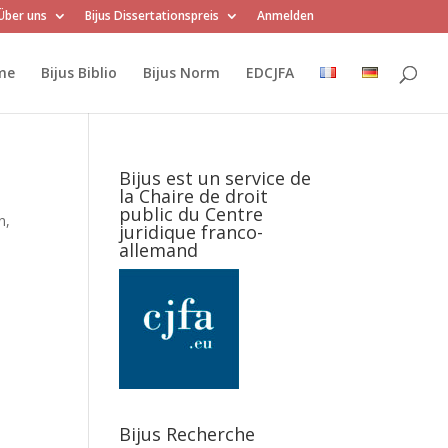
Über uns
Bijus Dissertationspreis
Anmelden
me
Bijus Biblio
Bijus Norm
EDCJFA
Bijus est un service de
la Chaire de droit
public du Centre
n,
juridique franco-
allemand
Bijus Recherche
==
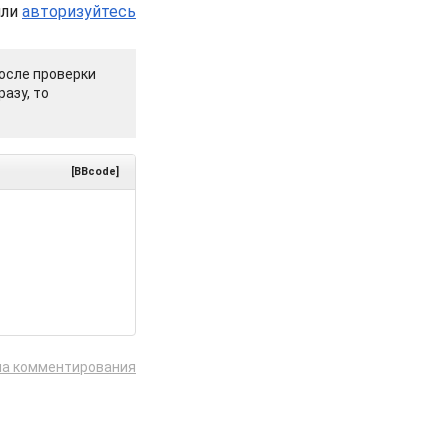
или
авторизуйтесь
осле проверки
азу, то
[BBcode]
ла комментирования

» **What you should do**:
The lines above, starting at the one with "осле проверки" and ending at the one with "ла комментирования", are the only ones to return, exactly as written.

» **Task output**:
осле проверки
азу, то
[BBcode]
ла комментирования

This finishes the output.